Northeastern University: Boston, Massachusetts-based Northeastern is a founding member of the American College & University Presidents Climate Commitment. In 2010, the University officially adopted a climate action strategy called 'Sustainable Action Plan: Roadmap towards Carbon Neutrality', under which it identified a list of action items to achieve the short-term goal of a 20 percent reduction in CO2e output per gross square foot (gsf) by 2015, using 2005 as the baseline. The items range from educational outreach to mechanical system upgrades.

The University has expanded its efforts in research on sustainability of water resources, energy innovation, industrial sustainability and urban sustainability and economic development. It has also clarified its intent to offer a rich variety of sustainability programs to meet the interests of its students rather than to implement a specific sustainability requirement. This is already in place in many units and is expected to increase with the recruitment of additional faculty with sustainability-based research interests.

Later in 2010, the Sustainable Endowments Institute, one of the most rigorous assessors of sustainability practices on college campuses, awarded Northeastern one of the highest ratings in North America on its 2011 College Sustainability Report Card-an A-, which is the highest that any Boston-based university has ever received.

A few simple facts and figures to illustrate the continued efforts and commitment towards going green: At the end of 2008, Northeastern replaced nearly 70,000 lightbulbs-or lamps as they're known in the industry-with more sustainable alternatives campus-wide. This reduced the University's carbon emissions by an estimated 686 tons per year, saving about $1.2 million over the course of the six-year life expectancy of the lamps!

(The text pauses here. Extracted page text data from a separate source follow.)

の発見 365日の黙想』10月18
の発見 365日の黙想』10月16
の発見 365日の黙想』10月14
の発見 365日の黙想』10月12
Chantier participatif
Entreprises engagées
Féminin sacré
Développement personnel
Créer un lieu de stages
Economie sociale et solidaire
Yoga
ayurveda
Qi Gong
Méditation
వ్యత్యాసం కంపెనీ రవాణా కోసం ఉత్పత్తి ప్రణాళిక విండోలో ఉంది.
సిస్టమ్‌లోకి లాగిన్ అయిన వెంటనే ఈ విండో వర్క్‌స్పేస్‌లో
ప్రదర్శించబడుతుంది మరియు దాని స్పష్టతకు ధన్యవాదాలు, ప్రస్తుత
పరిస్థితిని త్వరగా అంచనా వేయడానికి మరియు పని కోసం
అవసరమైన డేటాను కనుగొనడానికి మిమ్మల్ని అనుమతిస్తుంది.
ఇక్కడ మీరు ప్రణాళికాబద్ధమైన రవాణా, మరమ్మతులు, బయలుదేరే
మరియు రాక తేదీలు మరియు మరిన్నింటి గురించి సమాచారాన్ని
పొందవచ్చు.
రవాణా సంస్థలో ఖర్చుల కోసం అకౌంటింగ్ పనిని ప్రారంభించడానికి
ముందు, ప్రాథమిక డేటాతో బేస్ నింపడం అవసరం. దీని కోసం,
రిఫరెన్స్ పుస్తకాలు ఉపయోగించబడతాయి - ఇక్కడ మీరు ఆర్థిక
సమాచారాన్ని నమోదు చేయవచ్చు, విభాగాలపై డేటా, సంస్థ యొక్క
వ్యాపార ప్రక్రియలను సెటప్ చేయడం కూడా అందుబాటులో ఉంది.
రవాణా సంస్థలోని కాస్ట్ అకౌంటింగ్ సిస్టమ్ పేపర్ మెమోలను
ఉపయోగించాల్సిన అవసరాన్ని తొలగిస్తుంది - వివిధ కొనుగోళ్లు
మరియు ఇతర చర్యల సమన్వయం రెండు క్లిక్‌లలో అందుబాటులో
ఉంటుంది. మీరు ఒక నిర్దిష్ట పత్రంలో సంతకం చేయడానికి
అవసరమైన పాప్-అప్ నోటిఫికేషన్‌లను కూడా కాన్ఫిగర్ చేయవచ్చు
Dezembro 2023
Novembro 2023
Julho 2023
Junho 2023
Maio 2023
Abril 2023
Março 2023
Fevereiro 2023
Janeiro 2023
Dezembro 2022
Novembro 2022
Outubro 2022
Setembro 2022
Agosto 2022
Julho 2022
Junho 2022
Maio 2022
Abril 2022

Northeastern also recycles more than 375 tons of paper, 200 tons of corrugated cardboard, 20 tons of bottles and cans, and 65 tons of computers and electronics a year - 25 percent of campus waste is recycled (compared to just 13 percent for the surrounding community).

Cornell University: Ranked 5th in the UI Green Metric ranking, Cornell combines the elements of research, scholarship, and the practical application of knowledge in its overall approach to tackle the sustainability challenge.

The university is a premier hub of sustainability research and collaboration; the Atkinson Center for a Sustainable Future at Cornell seeks to connect diverse as well as related disciplines through problem-oriented research and external partnerships.

Sustainability is also a compelling area of study for the next generation Cornell scholars and leaders and the University has identified some 237 courses relating to energy, environment and economic development, and offered across the different colleges, schools and departments as specifically and substantially addressing the issue.

Completed in 2000, Cornell's Lake Source Cooling Plant cools Cornell buildings during the warm months and, all year long, uses 86 percent less energy than the campusused prior to the project's implementation. Installed in 2000, Lake Source Cooling decreases carbon emissions by 7,484 metric tons each year. Among newer initiatives, the University is working on a Combined Heat and Power Project, which once completed will provide 70 percent of the electricity needed for campus. By switching fuel sources from coal to natural gas, and producing heat and electricity together, the facility will reduce Cornell's total carbon emissions by 20 percent.

Apart from the three among UI's top 5, other American universities that have found a place among the top-ranked in the list are Washington University (St.Louis), Georgia Institute of Technology, University of Wisconsin at Madison and University of North Carolina, Chapel Hill.